The concept that origin location and not the timing of individual origin firing determines replication timing fits well with a developing framework for understanding replication kinetics. The gist of that framework is that replication timing is a systemic phenomenon that emerges from the stochastic firing of replication origins (Bechhoefer & Rhind, 2012). A recent model for replication timing in budding yeast also posits that replication timing is not regulated by the firing times of individual initiators, but rather by the distribution of initiators across the genome (Yang et al, 2010). In the yeast model, however, different numbers of initiators are proposed to be bound at individual origins. Thus, the yeast model parallels the IPLS model, but at higher resolution. Instead of having more origins at early‐replicating domains and fewer at late‐replicating domains, it proposes more initiators bound at early‐firing origins and fewer at late‐firing ones (Fig 1B). The hypothetical initiators in yeast have been proposed to be the MCM complex, but this remains to be confirmed experimentally.
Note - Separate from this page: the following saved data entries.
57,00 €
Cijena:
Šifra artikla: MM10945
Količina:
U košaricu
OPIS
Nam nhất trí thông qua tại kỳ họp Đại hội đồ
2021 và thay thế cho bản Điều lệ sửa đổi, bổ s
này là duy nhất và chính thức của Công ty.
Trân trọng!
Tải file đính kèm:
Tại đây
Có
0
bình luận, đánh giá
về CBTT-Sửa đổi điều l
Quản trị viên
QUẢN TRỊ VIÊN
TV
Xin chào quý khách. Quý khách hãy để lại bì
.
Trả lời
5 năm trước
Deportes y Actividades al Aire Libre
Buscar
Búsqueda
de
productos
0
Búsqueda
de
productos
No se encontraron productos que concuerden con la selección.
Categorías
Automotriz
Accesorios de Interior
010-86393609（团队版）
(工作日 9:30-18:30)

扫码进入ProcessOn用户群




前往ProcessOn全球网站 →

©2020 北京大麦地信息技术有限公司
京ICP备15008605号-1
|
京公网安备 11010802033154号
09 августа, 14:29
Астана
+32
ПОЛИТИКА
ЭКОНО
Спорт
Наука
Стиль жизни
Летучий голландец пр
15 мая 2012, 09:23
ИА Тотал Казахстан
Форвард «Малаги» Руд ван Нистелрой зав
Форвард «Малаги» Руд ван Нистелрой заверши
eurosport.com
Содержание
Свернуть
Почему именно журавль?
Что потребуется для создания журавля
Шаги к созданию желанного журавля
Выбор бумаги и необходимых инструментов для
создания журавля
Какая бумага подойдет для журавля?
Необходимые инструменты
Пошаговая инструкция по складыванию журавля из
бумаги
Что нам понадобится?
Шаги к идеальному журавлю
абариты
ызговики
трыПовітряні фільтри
Nevertheless, a key factor in both models is spatial resolution: There are so many potential initiation sites that, at the available experimental resolution, individual initiation events cannot be discerned and all that is visible is the average replication profile. A rigorous test of these models will come from high‐resolution single molecule analysis of replication kinetics, which will be able to deconvolve the heterogeneous nature of replication kinetics and directly determine where and when replication initiates.
Conflict of interest
The author declares that he has no conflict of interest.